Eastman Kodak (NYSE: KODK) soared as much as 84% on Wednesday to $11.44, after it was determined by a special committee that executive trading and option grants in shares of Kodak just prior to a $765 million government loan announcement in July didn’t violate insider trading laws.
Kodak hired the Akim Gump Strauss Hauer & Feld law firm to investigate the matter after it received intense scrutiny from the likes of Senator Elizabeth Warren and others about its handling of announcing that it received a US government loan to be used for the production of pharmaceuticals, one day after it granted stock to its CEO according o Business Insider.
Following the loan announcement Kodak stock soared more than 2,000%, in just 2 days to as much as $58.

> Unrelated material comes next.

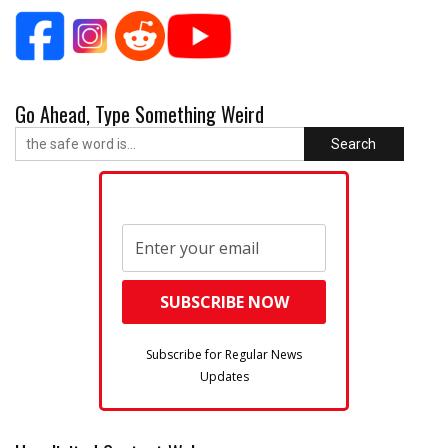
Go Ahead, Type Something Weird
Search
Subscribe for Regular News
Updates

The special committee said Kodak executives did not violate insider trading laws because throughout the loan process, Kodak general counsel told executives that the government loan application process was “at a highly uncertain stage.”
On the early release of the loan information by news media prior to official announcement the firm said, “while this early release of information was not in accordance with best practices, it did not violate Reg FD,” the special committee found.
In a statement, Kodak said it would take actions recommended in the report to strengthen its practices, policies, and procedures.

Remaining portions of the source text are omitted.